The News Where You Are: A Novel

Image of The News Where You Are: A Novel
Author(s): 
Release Date: 
July 5, 2010
Publisher/Imprint: 
Henry Holt
Pages: 
250
Reviewed by: 

“The greatest thing you’ll ever learn is to love and be loved in return.”

The News Where You Are is an interesting and slyly engaging novel built around the theme that people never quite get what they want out of life.

The story tells the tale of Frank Allcroft, a TV news anchorman working in his hometown of Birmingham, England. Frank appears to have everything possible in life: a great and glamorous job (one that makes people buy your drinks), a beautiful and intelligent wife, and a bright and inquisitive daughter. But things are unraveling at the seams. His idol Phil, his predecessor in the anchor chair, has died under mysterious circumstances; his late architect father’s buildings are being torn down; and his mother wants to be left alone to die in an assisted-living facility.

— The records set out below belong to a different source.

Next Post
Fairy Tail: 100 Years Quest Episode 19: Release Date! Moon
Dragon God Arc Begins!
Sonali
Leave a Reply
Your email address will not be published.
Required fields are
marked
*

It seems that Frank will only be able to shake his malaise if he manages to figure out the details of Phil’s death. Was it an accident, a suicide, or something else? Phil was always a positive extrovert, but in the weeks before his death he was tearful and gloomy, drinking too much and telling his co-workers how much he loved them. Something just doesn’t add up.

Frank likely saw Phil as a second father, one whose death brings back all of his memories of his father’s passing only a month after a major professional setback. Frank’s now seeing that nothing in life lasts, and the promise of a better future appears to be quickly diminishing in line with his own aging (he can no longer see to drive at night).

Yet, just when the reader sees that he or she has this one all figured out, O’Flynn puts in some steep curves on what’s been an otherwise straight drive. We learn the shocking truth behind Phil’s death as we see that, for some, life offers new rewards, gifts.

The reader receives the message from O’Flynn that some people never recover from a death; it’s a harsh fact of life. “He’s never once felt Elsie’s presence since she died. He watched the last breath leave her body and then the world changed. . . . He feels her absence all the time. . . . He understands now. Our absence is what remains of us.”

O’Flynn has provided her audience with a beautifully balanced treatise on the things that life provides and the things that life takes away from us. It is a quietly stunning work.